Judith presste ihren dick verpackten Körper an seinen.
»Natürlich! Ich möchte mich nie mehr von dir trennen, mein getreuer Edelknecht, der einzige Mensch, der mir verblieben ist.« Sie sah ihn eindringlich an und fragte leise: »Könntest du dir vorstellen, eine ziemlich alte und mittellose ehemalige Kaiserin zu heiraten?«
»Ich fürchtete schon, du würdest mich das nie fragen«, versetzte er und beugte sich zu ihr hinab.
»Entschuldigung«, sagte Anna erschrocken, als sie die Tür öffnete und das Paar in inniger Umarmung vorfand. Mit strahlenden Augen wandte sich Judith ihr zu. »Mir geht es, wie es einst dir ergangen ist, Anna: Ich glaubte, alles verloren zu haben, und habe doch das Wichtigste gewonnen.«
Vor den erstaunten Augen ihrer einstigen Näherin, der Frau, die sie bei einem der unzähligen Feldzüge in einer Köhlerhütte im Wald gefunden hatten, küsste sie Ruadbern mitten auf den Mund.
»Wir werden heiraten!«
In dieser Nacht schlief Ruadbern ebenfalls hinter dem Vorhang, und am nächsten Tag brach das Paar Richtung Tours auf. Judith hatte den Wunsch geäußert, den ehelichen Bund ohne Aufsehen in der Kirche der Abtei Sankt Martin segnen zu lassen.
»Was? Sie will wieder heiraten?«, fuhr Irmingard empört ihren Späher an. »Ihren eigenen Neffen?«
»Er war der uneheliche Neffe Kaiser Ludwigs, Herrin«, stotterte der Späher, »und ist somit nicht mit ihr verwandt.«
»Dennoch ist es ausgesucht geschmacklos. Eine alte Hexe, die einmal Kaiserin war, und ein junger Niemand. Kaiser Ludwig würde sich in seinem Grab umdrehen. Nun ja, jeder weiß, dass er damals die falsche Wahl getroffen und dies später bitterlich bereut hat.«
»Gewiss, Herrin«, antwortete der Späher, der keine Ahnung hatte, wovon sie sprach.

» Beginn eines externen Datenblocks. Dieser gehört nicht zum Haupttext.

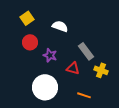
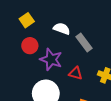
gray rectangle: (86, 51) -> (84, 42), moved
purple star: (50, 55) -> (51, 59), size x1.5

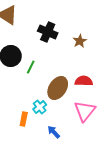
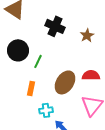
cyan cross: (40, 107) -> (46, 110), moved, turned 32
orange rectangle: (24, 119) -> (31, 88), moved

Irmingard trat an ihr Pult, verfasste eine kurze Mitteilung und überreichte sie dem Späher.
»Sieh zu, dass sie diesen Brief erhält.«
»Soll sie wissen, von wem er stammt?«, fragte der Späher unsicher.
»Unbedingt.«
»Das Leben ist schön!«, rief Judith ausgelassen, als Ruadbern am Abend die gemeinsame Schlafkammer der Villa betrat, die ihr vermutlich nur deswegen noch gehörte, weil Karls stümperhafte Berater vergessen hatten, sie bei der Aufzeichnung von Judiths Habe zu erwähnen. Mit gelöstem Haar und nur mit einer dünnen Tunika bekleidet, lag sie auf dem Bett und schwenkte fröhlich ein kleines Stück Pergament.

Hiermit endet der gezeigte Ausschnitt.